Wilayah penambangan PT Freeport saat ini mencakup wilayah seluas 2,6 juta hektar atau sama dengan 6,2% dari luas Irian Jaya. Padahal, awal beroperasinya PT FI hanya mendapatkan wilayah konsesi seluas 10.908 hektar. Secara garis besar, wilayah penambangan yang luas itu dapat dianggap dieksploitasi pada 2 periode, yaitu periode Ertsberg (1967-1988) dan periode Grasberg (1988- sekarang). Potensi bijih logam yang dikelola Freeport awalnya hanya 32 juta ton, sedangkan sampai tahun 1995 naik menjadi hampir 2 miliar ton atau meningkat lebih dari 58 kali lipat. Data tahun 2005 mengungkap, potensi Grasberg sekitar 2,822 juta ton metrik bijih.

1. Potensi Ertsberg

Pada tahun 1936, seorang geolog Belanda bernama Jean-Jacques Dozy melakukan ekspedisi petualangan ke tanah Papua bersama timnya. Dozy dan timnya sampai pada puncak pegunungan, di mana dijumpai adanya singkapan batuan yang ditengarai mengandung mineral berharga. Dari penemuan lokasi singkapan itu kemudian mengantarkan pada ditemukannya “Ertsberg” atau Gunung Bijih, sebuah cadangan mineral yang terletak di kaki pegunungan bersalju. Laporan Dozy ini dimuat dalam majalah geologi di Leiden, Belanda pada tahun 1939. Laporan itu mengilhami seorang manajer eksplorasi Freeport Minerals Company, Forbes Wilson, bersama Del Flint pada tahun 1960 melakukan ekspedisi ke Papua untuk mempelajari lebih jauh tentang hasil temuan tersebut dan meyakini bahwa cadangan mineral Ertsberg akan menjadi cadangan tembaga terbesar. Dugaan tersebut terbukti, Ertsberg merupakan cadangan tembaga terbesar yang pernah ditemukan pada saat itu.

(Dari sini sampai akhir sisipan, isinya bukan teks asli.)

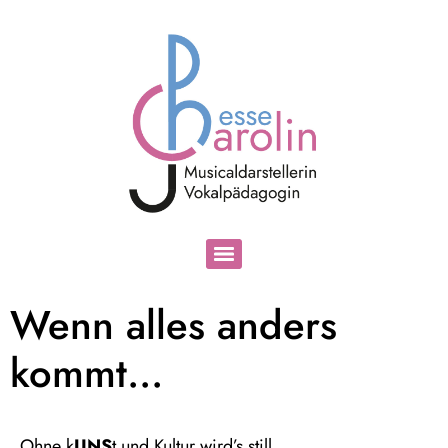
Wenn alles anders
kommt…
Ohne k
UNS
t und Kultur wird’s still.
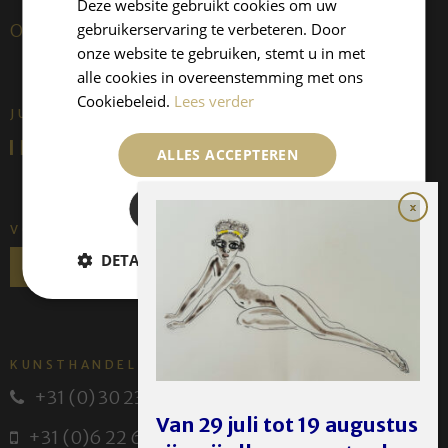
Deze website gebruikt cookies om uw
gebruikerservaring te verbeteren. Door
Over ons
onze website te gebruiken, stemt u in met
alle cookies in overeenstemming met ons
Cookiebeleid.
Lees verder
JUFFERMANS FINE ART IS:
ALLES ACCEPTEREN
ALLES AFWIJZEN
VOLG ONS
DETAILS WEERGEVEN
KUNSTHANDEL JUFFERMANS
+31 (0) 30 231 14 63
Van 29 juli tot 19 augustus
+31 (0)6 22 614 582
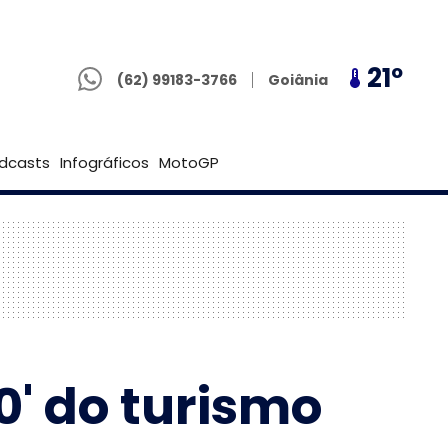
(62) 99183-3766
18º
21º
18º
Goiânia
(62) 99183-3766
Brasília
dcasts
Infográficos
MotoGP
0' do turismo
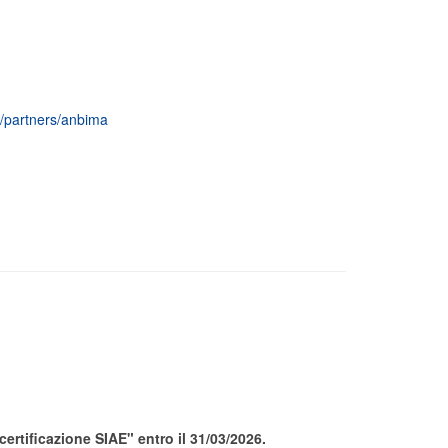
o/partners/anbima
rtificazione SIAE" entro il 31/03/2026.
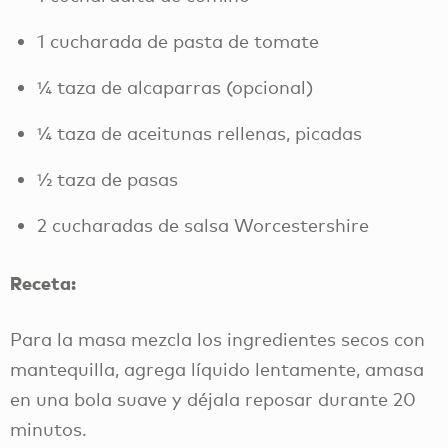
1 cucharada de pasta de tomate
¼ taza de alcaparras (opcional)
¼ taza de aceitunas rellenas, picadas
½ taza de pasas
2 cucharadas de salsa Worcestershire
Receta:
Para la masa mezcla los ingredientes secos con
mantequilla, agrega líquido lentamente, amasa
en una bola suave y déjala reposar durante 20
minutos.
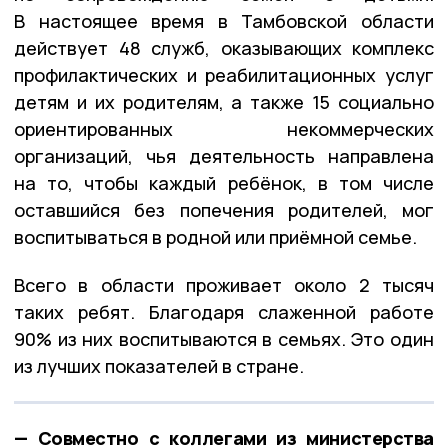
В настоящее время в Тамбовской области
действует 48 служб, оказывающих комплекс
профилактических и реабилитационных услуг
детям и их родителям, а также 15 социально
ориентированных некоммерческих
организаций, чья деятельность направлена
на то, чтобы каждый ребёнок, в том числе
оставшийся без попечения родителей, мог
воспитываться в родной или приёмной семье.
Всего в области проживает около 2 тысяч
таких ребят. Благодаря слаженной работе
90% из них воспитываются в семьях. Это один
из лучших показателей в стране.
— Совместно с коллегами из министерства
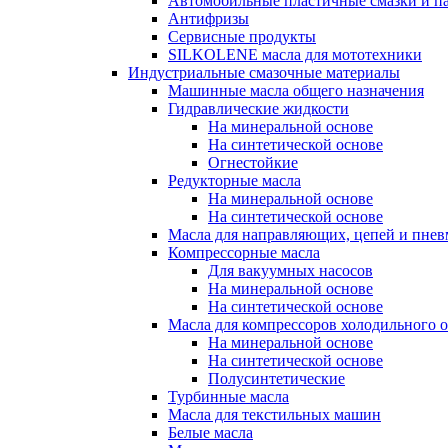
Автомобильные пластичные смазки и п
Антифризы
Сервисные продукты
SILKOLENE масла для мототехники
Индустриальные смазочные материалы
Машинные масла общего назначения
Гидравлические жидкости
На минеральной основе
На синтетической основе
Огнестойкие
Редукторные масла
На минеральной основе
На синтетической основе
Масла для направляющих, цепей и пне
Компрессорные масла
Для вакуумных насосов
На минеральной основе
На синтетической основе
Масла для компрессоров холодильного 
На минеральной основе
На синтетической основе
Полусинтетические
Турбинные масла
Масла для текстильных машин
Белые масла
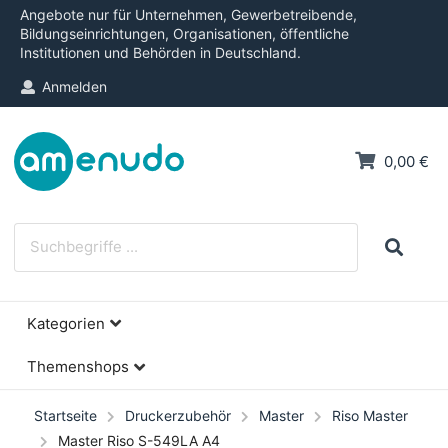
Angebote nur für Unternehmen, Gewerbetreibende,
Bildungseinrichtungen, Organisationen, öffentliche
Institutionen und Behörden in Deutschland.
Anmelden
0,00 €
Kategorien
Themenshops
Startseite
Druckerzubehör
Master
Riso Master
Master Riso S-549LA A4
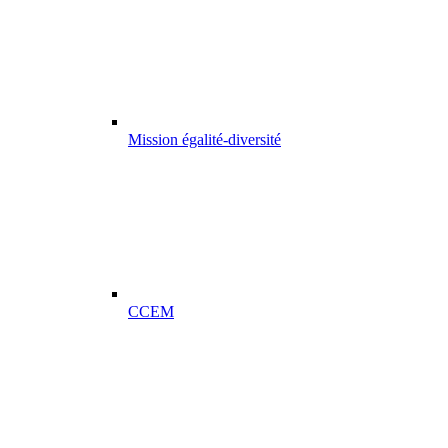
Mission égalité-diversité
CCEM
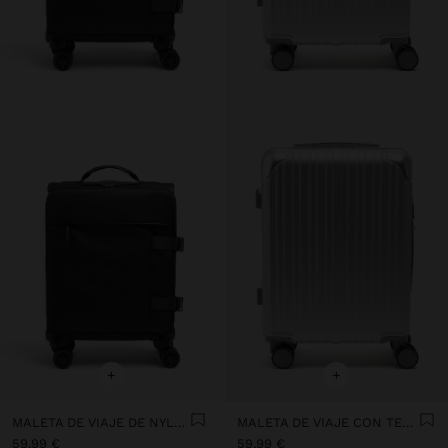
+
+
MALETA DE VIAJE DE NYLON
MALETA DE VIAJE CON TEXTURA M
59,99 €
59,99 €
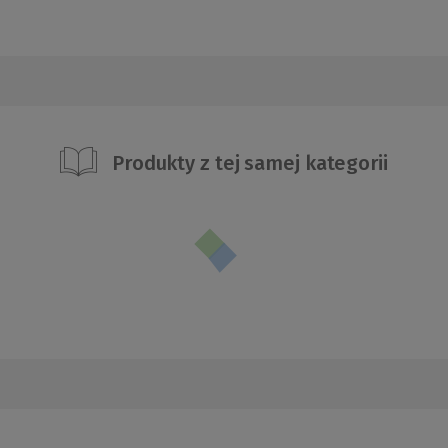
Produkty z tej samej kategorii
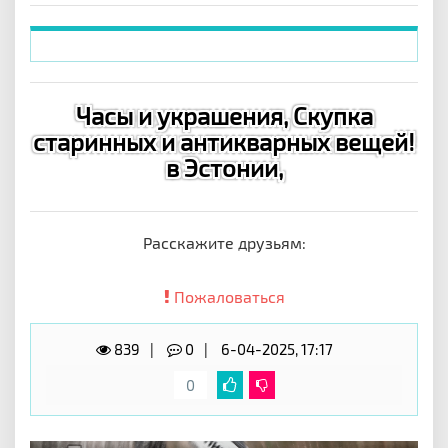
Часы и украшения, Скупка
старинных и антикварных вещей!
в Эстонии,
Расскажите друзьям:
Пожаловаться
839
0
6-04-2025, 17:17
0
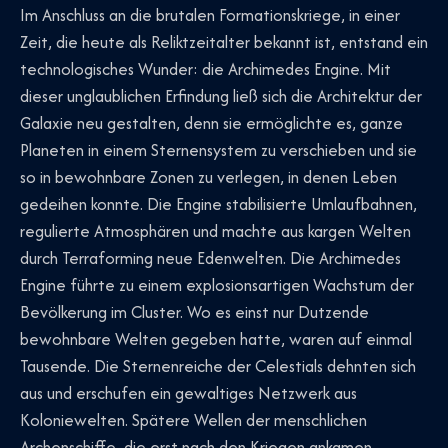
Im Anschluss an die brutalen Formationskriege, in einer
Zeit, die heute als Reliktzeitalter bekannt ist, entstand ein
technologisches Wunder: die Archimedes Engine. Mit
dieser unglaublichen Erfindung ließ sich die Architektur der
Galaxie neu gestalten, denn sie ermöglichte es, ganze
Planeten in einem Sternensystem zu verschieben und sie
so in bewohnbare Zonen zu verlegen, in denen Leben
gedeihen konnte. Die Engine stabilisierte Umlaufbahnen,
regulierte Atmosphären und machte aus kargen Welten
durch Terraforming neue Edenwelten. Die Archimedes
Engine führte zu einem explosionsartigen Wachstum der
Bevölkerung im Cluster. Wo es einst nur Dutzende
bewohnbare Welten gegeben hatte, waren auf einmal
Tausende. Die Sternenreiche der Celestials dehnten sich
aus und erschufen ein gewaltiges Netzwerk aus
Koloniewelten. Spätere Wellen der menschlichen
Archenschiffe, die erst nach den Kriegen ankamen,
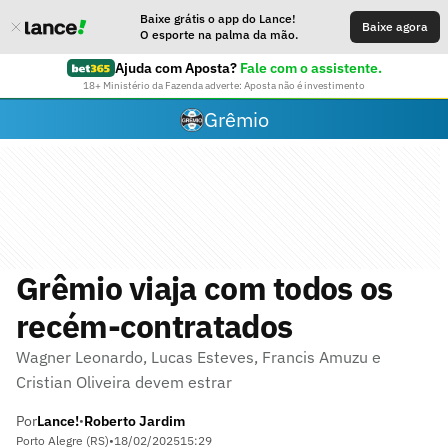
Baixe grátis o app do Lance!
Baixe agora
O esporte na palma da mão.
Ajuda com Aposta?
Fale com o assistente.
18+ Ministério da Fazenda adverte: Aposta não é investimento
Grêmio
Grêmio viaja com todos os
recém-contratados
Wagner Leonardo, Lucas Esteves, Francis Amuzu e
Cristian Oliveira devem estrar
Por
Lance!
Roberto Jardim
•
Porto Alegre (RS)
•
18/02/2025
15:29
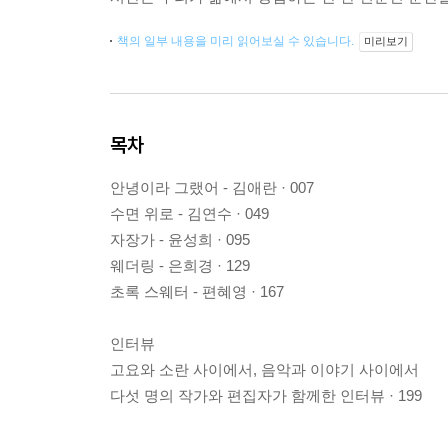
책의 일부 내용을 미리 읽어보실 수 있습니다.
미리보기
목차
안녕이라 그랬어 - 김애란 · 007
수면 위로 - 김연수 · 049
자장가 - 윤성희 · 095
웨더링 - 은희경 · 129
초록 스웨터 - 편혜영 · 167
인터뷰
고요와 소란 사이에서, 음악과 이야기 사이에서
다섯 명의 작가와 편집자가 함께한 인터뷰 · 199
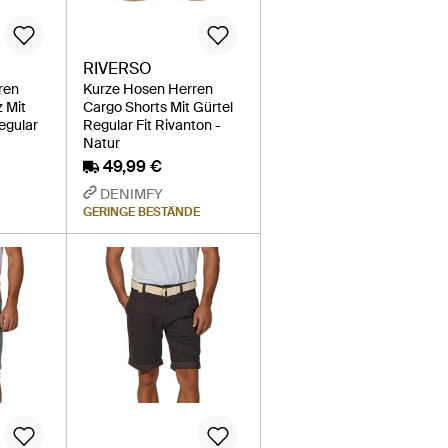
RIVERSO
ren
Kurze Hosen Herren
z Mit
Cargo Shorts Mit Gürtel
egular
Regular Fit Rivanton -
Natur
49,99 €
DENIMFY
GERINGE BESTÄNDE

Ertsberg terdiri dari 40-50 persen oksida besi dalam bentuk mineral magnetit; 3,5% tembaga dalam bentuk mineral kalkopirit dan bornit (keduanya sulfida besi dan tembaga). Dengan demikian, Ertsberg merupakan deposit tembaga terkaya yang pernah ditemukan di atas permukaan tanah . Analisis laboratorium memastikan perkiraan ekspedisi bahwa terdapat kandungan tembaga sebesar “13 acres”, suatu kode yang dibuat oleh Wilson untuk menyatakan 13 juta ton bijih. Jauh lebih ke dalam tanah, diperkirakan terdapat 14 juta ton bijih untuk setiap kedalaman 100 meter. Jumlah keseluruhan diperkirakan mencapai 50 juta ton bijih.

Kita tidak mempunyai data yang akurat tentang berapa besar produk tambang yang sudah dihasilkan dari Ertsberg. Dalam perencanaan dan kesepakatan awal, tampaknya disetujui bahwa wilayah tambang hanya akan memproduksi tembaga, dan ini yang menjadi dasar mengapa pada awalnya lokasi pertambangan dinamakan Tembagapura. Disamping tembaga, tambang Ertsberg ternyata juga menghasilkan emas. Emas yang semula ”dianggap” hanyalah by product, belakangan menjadi produk utama Freeport. Hal ini konon disebabkan semakin tingginya konsentrat emas dan perak dalam bahan galian dan dalam deposit yang ditemukan.

Kita tidak terlalu yakin tentang klaim emas adalah by product ini karena pada saat itu tidak ada orang Indonesia yang mengikuti proses pemurnian konsentrat. Apalagi pada periode awal penambangan, pemurnian konsentrat dilakukan di luar negeri, baik di Jepang maupun di Amerika. Disamping itu Freeport pun belum menjadi perusahaan terbuka yang harus menjalankan prinsip good corporate governance. Dengan demikian, bisa saja sejak awal sebenarnya Freeport telah menghasilkan emas dan atau bahkan perak, tetapi hal ini tidak dideklarasikan, atau disengaja disembunyikan dari pemerintah.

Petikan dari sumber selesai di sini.